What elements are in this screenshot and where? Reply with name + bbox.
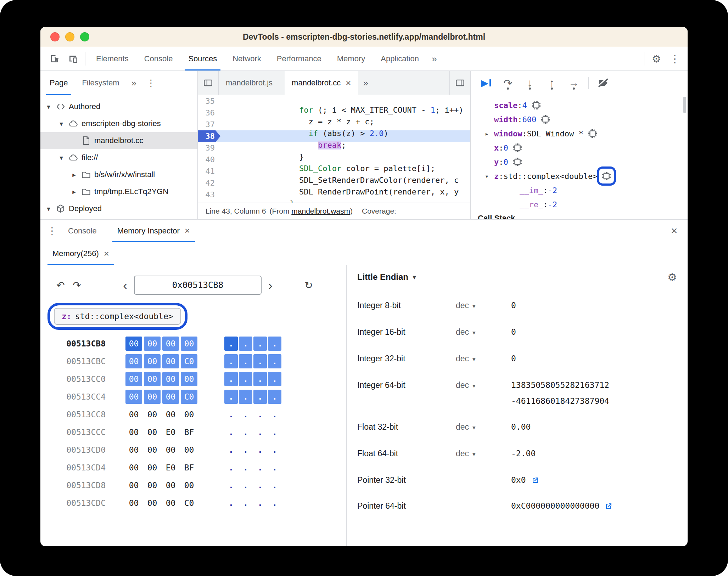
hex-byte-cell[interactable]: 00 bbox=[162, 390, 179, 404]
inspect-element-icon[interactable] bbox=[45, 47, 64, 70]
resume-script-icon[interactable]: ▶ bbox=[475, 74, 497, 92]
editor-file-tab[interactable]: mandelbrot.js bbox=[219, 71, 285, 95]
call-stack-section-header[interactable]: Call Stack bbox=[471, 211, 688, 219]
ascii-cell[interactable]: . bbox=[253, 478, 267, 492]
hex-byte-cell[interactable]: E0 bbox=[162, 425, 179, 439]
toggle-navigator-icon[interactable] bbox=[198, 71, 219, 95]
format-select[interactable]: dec ▾ bbox=[456, 298, 511, 314]
hex-byte-cell[interactable]: 00 bbox=[125, 390, 142, 404]
hex-byte-cell[interactable]: 00 bbox=[162, 337, 179, 351]
memory-chip-icon[interactable] bbox=[588, 129, 598, 139]
hex-byte-cell[interactable]: 00 bbox=[125, 478, 142, 492]
scope-scrollbar[interactable] bbox=[683, 97, 686, 113]
ascii-cell[interactable]: . bbox=[253, 354, 267, 368]
hex-byte-cell[interactable]: 00 bbox=[181, 337, 197, 351]
hex-byte-cell[interactable]: 00 bbox=[144, 425, 161, 439]
ascii-cell[interactable]: . bbox=[224, 372, 238, 386]
scope-variable-row[interactable]: scale 4 bbox=[471, 98, 688, 112]
ascii-cell[interactable]: . bbox=[268, 337, 281, 351]
scope-variable-row[interactable]: ▾ z std::complex<double> bbox=[471, 169, 688, 183]
hex-byte-cell[interactable]: 00 bbox=[181, 372, 197, 386]
tree-item[interactable]: ▾ Authored bbox=[40, 98, 197, 115]
hex-byte-cell[interactable]: 00 bbox=[162, 443, 179, 457]
hex-byte-cell[interactable]: 00 bbox=[144, 478, 161, 492]
disclosure-chevron-icon[interactable]: ▾ bbox=[43, 205, 54, 213]
history-forward-icon[interactable]: ↷ bbox=[69, 277, 85, 293]
toggle-debugger-sidebar-icon[interactable] bbox=[449, 71, 470, 95]
hex-byte-cell[interactable]: 00 bbox=[181, 478, 197, 492]
ascii-cell[interactable]: . bbox=[239, 407, 252, 422]
scope-variable-row[interactable]: x 0 bbox=[471, 141, 688, 155]
deactivate-breakpoints-icon[interactable] bbox=[592, 74, 614, 92]
ascii-cell[interactable]: . bbox=[253, 496, 267, 510]
previous-page-icon[interactable]: ‹ bbox=[118, 277, 133, 293]
tree-item[interactable]: ▸ b/s/w/ir/x/w/install bbox=[40, 166, 197, 183]
close-tab-icon[interactable]: × bbox=[346, 78, 351, 89]
scope-variable-row[interactable]: __im_ -2 bbox=[471, 183, 688, 197]
panel-tab[interactable]: Elements bbox=[88, 47, 136, 70]
editor-file-tab[interactable]: mandelbrot.cc × bbox=[285, 71, 358, 95]
settings-gear-icon[interactable]: ⚙ bbox=[647, 47, 666, 70]
disclosure-chevron-icon[interactable]: ▸ bbox=[69, 171, 79, 179]
disclosure-chevron-icon[interactable]: ▾ bbox=[56, 120, 67, 128]
hex-byte-cell[interactable]: 00 bbox=[144, 496, 161, 510]
jump-to-address-icon[interactable] bbox=[604, 502, 613, 510]
drawer-tab[interactable]: Console bbox=[60, 220, 110, 242]
row-address[interactable]: 00513CD8 bbox=[52, 481, 106, 490]
close-tab-icon[interactable]: × bbox=[185, 225, 190, 236]
line-number[interactable]: 40 bbox=[198, 154, 220, 165]
ascii-cell[interactable]: . bbox=[268, 461, 281, 475]
main-menu-icon[interactable]: ⋮ bbox=[666, 47, 684, 70]
panel-tab[interactable]: Console bbox=[136, 47, 181, 70]
hex-byte-cell[interactable]: 00 bbox=[125, 354, 142, 368]
ascii-cell[interactable]: . bbox=[224, 443, 238, 457]
more-navigator-tabs-button[interactable]: » bbox=[127, 71, 141, 95]
ascii-cell[interactable]: . bbox=[268, 478, 281, 492]
hex-byte-cell[interactable]: 00 bbox=[162, 372, 179, 386]
ascii-cell[interactable]: . bbox=[268, 372, 281, 386]
step-into-icon[interactable]: ↓ bbox=[519, 74, 541, 92]
hex-byte-cell[interactable]: 00 bbox=[144, 354, 161, 368]
hex-byte-cell[interactable]: 00 bbox=[125, 425, 142, 439]
ascii-cell[interactable]: . bbox=[239, 425, 252, 439]
ascii-cell[interactable]: . bbox=[253, 425, 267, 439]
minimize-window-button[interactable] bbox=[65, 32, 74, 41]
memory-chip-icon[interactable] bbox=[513, 157, 522, 167]
ascii-cell[interactable]: . bbox=[239, 354, 252, 368]
ascii-cell[interactable]: . bbox=[224, 461, 238, 475]
ascii-cell[interactable]: . bbox=[253, 372, 267, 386]
refresh-icon[interactable]: ↻ bbox=[301, 277, 317, 293]
address-input[interactable]: 0x00513CB8 bbox=[134, 276, 262, 295]
line-number[interactable]: 42 bbox=[198, 177, 220, 189]
line-number[interactable]: 36 bbox=[198, 107, 220, 119]
navigator-menu-icon[interactable]: ⋮ bbox=[141, 71, 161, 95]
tree-item[interactable]: ▾ Deployed bbox=[40, 200, 197, 217]
ascii-cell[interactable]: . bbox=[239, 337, 252, 351]
close-drawer-icon[interactable]: × bbox=[664, 220, 684, 242]
ascii-cell[interactable]: . bbox=[224, 407, 238, 422]
memory-buffer-tab[interactable]: Memory(256) × bbox=[45, 242, 117, 265]
fullscreen-window-button[interactable] bbox=[80, 32, 89, 41]
scope-variable-row[interactable]: width 600 bbox=[471, 112, 688, 126]
format-select[interactable]: dec ▾ bbox=[456, 324, 511, 341]
hex-byte-cell[interactable]: 00 bbox=[144, 443, 161, 457]
hex-byte-cell[interactable]: 00 bbox=[125, 461, 142, 475]
drawer-menu-icon[interactable]: ⋮ bbox=[44, 220, 60, 242]
line-number[interactable]: 37 bbox=[198, 119, 220, 130]
ascii-cell[interactable]: . bbox=[268, 390, 281, 404]
line-number[interactable]: 35 bbox=[198, 95, 220, 107]
hex-byte-cell[interactable]: 00 bbox=[162, 354, 179, 368]
hex-byte-cell[interactable]: 00 bbox=[144, 337, 161, 351]
panel-tab[interactable]: Application bbox=[373, 47, 427, 70]
ascii-cell[interactable]: . bbox=[224, 337, 238, 351]
row-address[interactable]: 00513CD0 bbox=[52, 445, 106, 454]
ascii-cell[interactable]: . bbox=[253, 390, 267, 404]
format-select[interactable]: ▾ bbox=[456, 498, 511, 514]
ascii-cell[interactable]: . bbox=[268, 425, 281, 439]
close-tab-icon[interactable]: × bbox=[104, 248, 109, 259]
format-select[interactable]: dec ▾ bbox=[456, 377, 511, 394]
format-select[interactable]: ▾ bbox=[456, 472, 511, 488]
hex-byte-cell[interactable]: C0 bbox=[181, 496, 197, 510]
more-editor-tabs-button[interactable]: » bbox=[358, 71, 373, 95]
format-select[interactable]: dec ▾ bbox=[456, 419, 511, 436]
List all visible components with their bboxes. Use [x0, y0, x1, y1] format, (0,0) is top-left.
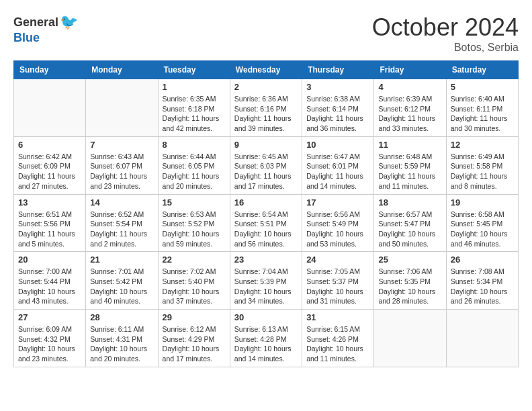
———
● What you have to do:
Could you give the listing again exactly, minus its pictures?

● Your solution:
What elements are in this screenshot and where? Reply with name + bbox.
hex-byte-cell[interactable]: 00 bbox=[162, 390, 179, 404]
inspect-element-icon[interactable] bbox=[45, 47, 64, 70]
resume-script-icon[interactable]: ▶ bbox=[475, 74, 497, 92]
editor-file-tab[interactable]: mandelbrot.js bbox=[219, 71, 285, 95]
call-stack-section-header[interactable]: Call Stack bbox=[471, 211, 688, 219]
ascii-cell[interactable]: . bbox=[253, 478, 267, 492]
hex-byte-cell[interactable]: E0 bbox=[162, 425, 179, 439]
toggle-navigator-icon[interactable] bbox=[198, 71, 219, 95]
format-select[interactable]: dec ▾ bbox=[456, 298, 511, 314]
hex-byte-cell[interactable]: 00 bbox=[125, 390, 142, 404]
hex-byte-cell[interactable]: 00 bbox=[162, 337, 179, 351]
memory-chip-icon[interactable] bbox=[588, 129, 598, 139]
hex-byte-cell[interactable]: 00 bbox=[125, 478, 142, 492]
scope-scrollbar[interactable] bbox=[683, 97, 686, 113]
ascii-cell[interactable]: . bbox=[253, 354, 267, 368]
hex-byte-cell[interactable]: 00 bbox=[181, 337, 197, 351]
hex-byte-cell[interactable]: 00 bbox=[144, 425, 161, 439]
ascii-cell[interactable]: . bbox=[224, 372, 238, 386]
scope-variable-row[interactable]: scale 4 bbox=[471, 98, 688, 112]
ascii-cell[interactable]: . bbox=[268, 337, 281, 351]
scope-variable-row[interactable]: ▾ z std::complex<double> bbox=[471, 169, 688, 183]
hex-byte-cell[interactable]: 00 bbox=[181, 372, 197, 386]
tree-item[interactable]: ▾ Authored bbox=[40, 98, 197, 115]
hex-byte-cell[interactable]: 00 bbox=[162, 443, 179, 457]
hex-byte-cell[interactable]: 00 bbox=[144, 478, 161, 492]
disclosure-chevron-icon[interactable]: ▾ bbox=[43, 205, 54, 213]
history-forward-icon[interactable]: ↷ bbox=[69, 277, 85, 293]
toggle-debugger-sidebar-icon[interactable] bbox=[449, 71, 470, 95]
hex-byte-cell[interactable]: 00 bbox=[181, 478, 197, 492]
ascii-cell[interactable]: . bbox=[239, 407, 252, 422]
scope-variable-row[interactable]: x 0 bbox=[471, 141, 688, 155]
deactivate-breakpoints-icon[interactable] bbox=[592, 74, 614, 92]
ascii-cell[interactable]: . bbox=[253, 496, 267, 510]
previous-page-icon[interactable]: ‹ bbox=[118, 277, 133, 293]
tree-item[interactable]: ▸ b/s/w/ir/x/w/install bbox=[40, 166, 197, 183]
close-tab-icon[interactable]: × bbox=[346, 78, 351, 89]
scope-variable-row[interactable]: __im_ -2 bbox=[471, 183, 688, 197]
panel-tab[interactable]: Elements bbox=[88, 47, 136, 70]
editor-file-tab[interactable]: mandelbrot.cc × bbox=[285, 71, 358, 95]
settings-gear-icon[interactable]: ⚙ bbox=[647, 47, 666, 70]
disclosure-chevron-icon[interactable]: ▸ bbox=[69, 171, 79, 179]
disclosure-chevron-icon[interactable]: ▾ bbox=[56, 120, 67, 128]
hex-byte-cell[interactable]: 00 bbox=[144, 496, 161, 510]
jump-to-address-icon[interactable] bbox=[604, 502, 613, 510]
drawer-tab[interactable]: Console bbox=[60, 220, 110, 242]
row-address[interactable]: 00513CD8 bbox=[52, 481, 106, 490]
close-tab-icon[interactable]: × bbox=[185, 225, 190, 236]
line-number[interactable]: 40 bbox=[198, 154, 220, 165]
ascii-cell[interactable]: . bbox=[268, 461, 281, 475]
main-menu-icon[interactable]: ⋮ bbox=[666, 47, 684, 70]
panel-tab[interactable]: Console bbox=[136, 47, 181, 70]
hex-byte-cell[interactable]: 00 bbox=[125, 354, 142, 368]
ascii-cell[interactable]: . bbox=[224, 443, 238, 457]
more-navigator-tabs-button[interactable]: » bbox=[127, 71, 141, 95]
ascii-cell[interactable]: . bbox=[268, 478, 281, 492]
hex-byte-cell[interactable]: 00 bbox=[162, 372, 179, 386]
ascii-cell[interactable]: . bbox=[268, 372, 281, 386]
step-into-icon[interactable]: ↓ bbox=[519, 74, 541, 92]
hex-byte-cell[interactable]: 00 bbox=[144, 354, 161, 368]
hex-byte-cell[interactable]: 00 bbox=[125, 425, 142, 439]
ascii-cell[interactable]: . bbox=[239, 425, 252, 439]
ascii-cell[interactable]: . bbox=[253, 425, 267, 439]
minimize-window-button[interactable] bbox=[65, 32, 74, 41]
memory-chip-icon[interactable] bbox=[513, 157, 522, 167]
ascii-cell[interactable]: . bbox=[239, 354, 252, 368]
ascii-cell[interactable]: . bbox=[224, 461, 238, 475]
ascii-cell[interactable]: . bbox=[253, 372, 267, 386]
refresh-icon[interactable]: ↻ bbox=[301, 277, 317, 293]
address-input[interactable]: 0x00513CB8 bbox=[134, 276, 262, 295]
line-number[interactable]: 42 bbox=[198, 177, 220, 189]
line-number[interactable]: 36 bbox=[198, 107, 220, 119]
navigator-menu-icon[interactable]: ⋮ bbox=[141, 71, 161, 95]
tree-item[interactable]: ▾ Deployed bbox=[40, 200, 197, 217]
ascii-cell[interactable]: . bbox=[239, 337, 252, 351]
close-drawer-icon[interactable]: × bbox=[664, 220, 684, 242]
ascii-cell[interactable]: . bbox=[224, 407, 238, 422]
memory-buffer-tab[interactable]: Memory(256) × bbox=[45, 242, 117, 265]
fullscreen-window-button[interactable] bbox=[80, 32, 89, 41]
scope-variable-row[interactable]: width 600 bbox=[471, 112, 688, 126]
format-select[interactable]: dec ▾ bbox=[456, 324, 511, 341]
hex-byte-cell[interactable]: 00 bbox=[144, 443, 161, 457]
hex-byte-cell[interactable]: 00 bbox=[125, 461, 142, 475]
drawer-menu-icon[interactable]: ⋮ bbox=[44, 220, 60, 242]
line-number[interactable]: 37 bbox=[198, 119, 220, 130]
ascii-cell[interactable]: . bbox=[268, 390, 281, 404]
line-number[interactable]: 35 bbox=[198, 95, 220, 107]
hex-byte-cell[interactable]: 00 bbox=[162, 354, 179, 368]
hex-byte-cell[interactable]: 00 bbox=[144, 337, 161, 351]
panel-tab[interactable]: Application bbox=[373, 47, 427, 70]
ascii-cell[interactable]: . bbox=[224, 337, 238, 351]
row-address[interactable]: 00513CD0 bbox=[52, 445, 106, 454]
ascii-cell[interactable]: . bbox=[253, 390, 267, 404]
format-select[interactable]: ▾ bbox=[456, 498, 511, 514]
ascii-cell[interactable]: . bbox=[268, 425, 281, 439]
close-tab-icon[interactable]: × bbox=[104, 248, 109, 259]
format-select[interactable]: dec ▾ bbox=[456, 377, 511, 394]
format-select[interactable]: ▾ bbox=[456, 472, 511, 488]
hex-byte-cell[interactable]: C0 bbox=[181, 496, 197, 510]
more-editor-tabs-button[interactable]: » bbox=[358, 71, 373, 95]
format-select[interactable]: dec ▾ bbox=[456, 419, 511, 436]
List all visible components with their bboxes. Use [x0, y0, x1, y1] format, (0,0) is top-left.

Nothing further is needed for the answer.